I recently continued this effort in Oakland and San Francisco, California. In Oakland, I was proud to join a group of over 50 leaders and engaged citizens in an inclusive conversation about the challenges they’ve faced throughout the metropolitan area, as well as the promising work that’s underway to address those challenges. In San Francisco, I had the privilege of visiting the Willie Mays Boys & Girls Club, where I spoke with a small group of local teenagers and a number of courageous police officers and academy recruits from the San Francisco Police Department.
Over the course of these constructive conversations – and all of the others I’ve convened – I have been struck not by some of the divisions that have emerged, but by the remarkable commonalities. I have been moved to hear from valorous police officers, who risk their lives every day to secure their communities, as well as parents who express very real concern about the safety of their children.
In every one of these roundtables, as passionate, engaged people have come together to advance a positive dialogue and confront lingering mistrust, it has been clear that citizens of all perspectives are bound together not only by common values, but common aims: safer streets, stronger communities, and enhanced protections for all. That’s why the Justice Department is continuing to fulfill these aims not only with discussion, but with sustained and deliberate action.
Through our Office of Community Oriented Policing Services (COPS) and other components, the Department is making good on its pledge to provide law enforcement with access to the tools and support they need to do their jobs as safely and effectively as possible. With the launch of our National Initiative for Building Community Trust and Justice, we’re striving to strengthen the partnerships between community members and law enforcement professionals at every level of government.
At the same time, at President Obama’s direction, the Administration is taking a range of steps to improve the way we equip our law enforcement agencies, to invest in body-worn cameras and cutting-edge training, and to better facilitate broad-based community engagement. Through the President’s groundbreaking Task Force on 21st Century Policing, we’re bringing law enforcement leaders and experts together to provide strong, national direction on a scale not seen in nearly half a century. And going forward, we intend to continue to use every tool at our disposal to enhance our capacity to combat crime while restoring public trust.

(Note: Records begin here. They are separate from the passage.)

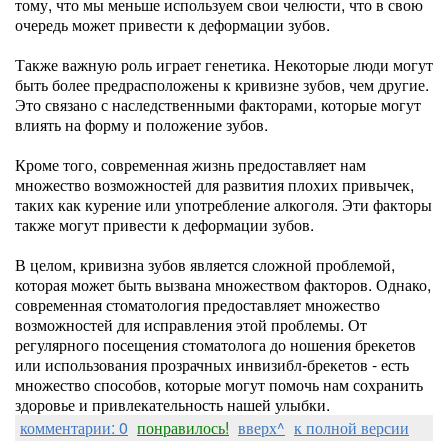
тому, что мы меньше используем свои челюсти, что в свою
очередь может привести к деформации зубов.
Также важную роль играет генетика. Некоторые люди могут
быть более предрасположены к кривизне зубов, чем другие.
Это связано с наследственными факторами, которые могут
влиять на форму и положение зубов.
Кроме того, современная жизнь предоставляет нам
множество возможностей для развития плохих привычек,
таких как курение или употребление алкоголя. Эти факторы
также могут привести к деформации зубов.
В целом, кривизна зубов является сложной проблемой,
которая может быть вызвана множеством факторов. Однако,
современная стоматология предоставляет множество
возможностей для исправления этой проблемы. От
регулярного посещения стоматолога до ношения брекетов
или использования прозрачных инвизибл-брекетов - есть
множество способов, которые могут помочь нам сохранить
здоровье и привлекательность нашей улыбки.
комментарии: 0
понравилось!
вверх^
к полной версии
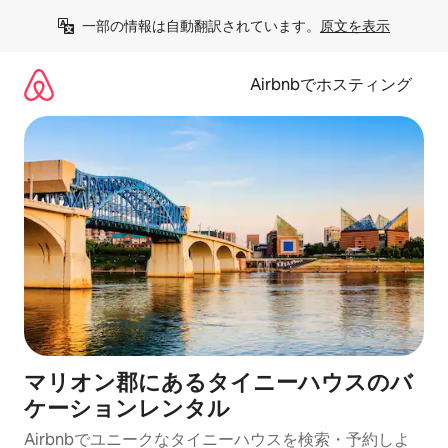
コ
一部の情報は自動翻訳されています。
原文を表示
ン
テ
ン
Airbnbでホスティング
ツ
に
ス
キ
ッ
プ
マリオン郡にあるタイニーハウスのバ
ケーションレンタル
Airbnbでユニークなタイニーハウスを検索・予約しよ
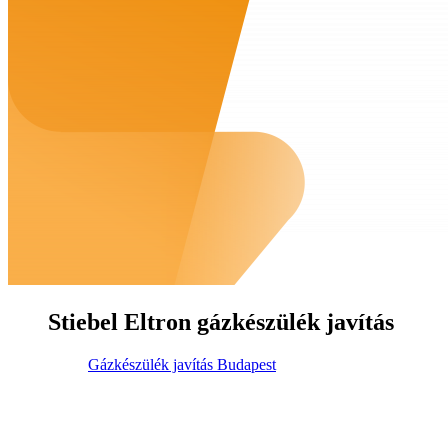
Stiebel Eltron gázkészülék javítás
Gázkészülék javítás Budapest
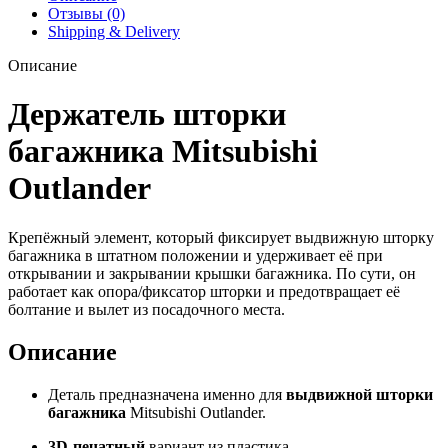
Отзывы (0)
Shipping & Delivery
Описание
Держатель шторки
багажника Mitsubishi
Outlander
Крепёжный элемент, который фиксирует выдвижную шторку
багажника в штатном положении и удерживает её при
открывании и закрывании крышки багажника. По сути, он
работает как опора/фиксатор шторки и предотвращает её
болтание и вылет из посадочного места.
Описание
Деталь предназначена именно для
выдвижной шторки
багажника
Mitsubishi Outlander.
3D‑печатный
вариант из пластика.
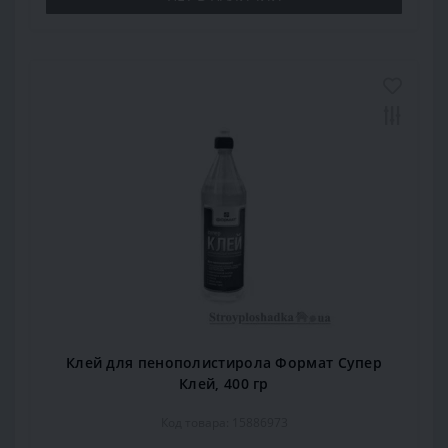
Клей для пенополистирола Формат Супер
Клей, 400 гр
Код товара: 15886973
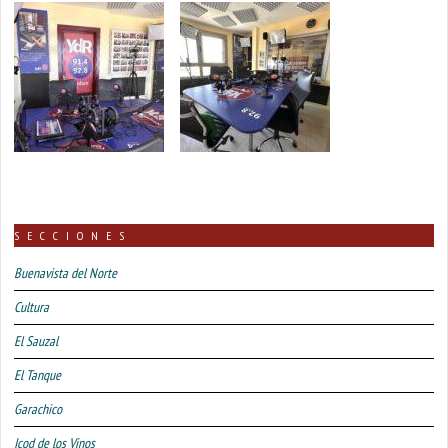
SECCIONES
Buenavista del Norte
Cultura
El Sauzal
El Tanque
Garachico
Icod de los Vinos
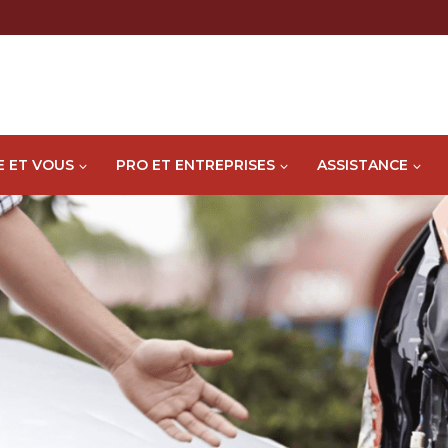
E ET VOUS
PRO ET ENTREPRISES
ASSISTANCE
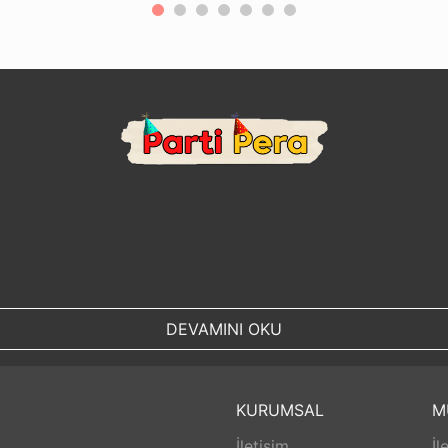
DEVAMINI OKU
KURUMSAL
M
İletişim
İl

I strongly believe that, by engaging in forthright and action-oriented discussions, we can make real and effective progress in advancing the cause of justice in communities across the country. Although my time in the Obama Administration will soon draw to a close, my personal commitment to this work will remain steadfast. Thanks to everything I’ve heard from the remarkable citizens and police officers I’ve met in recent weeks, I am confident in where this vital work will lead us. And I’m optimistic about the transformative results that we will achieve together in the days ahead.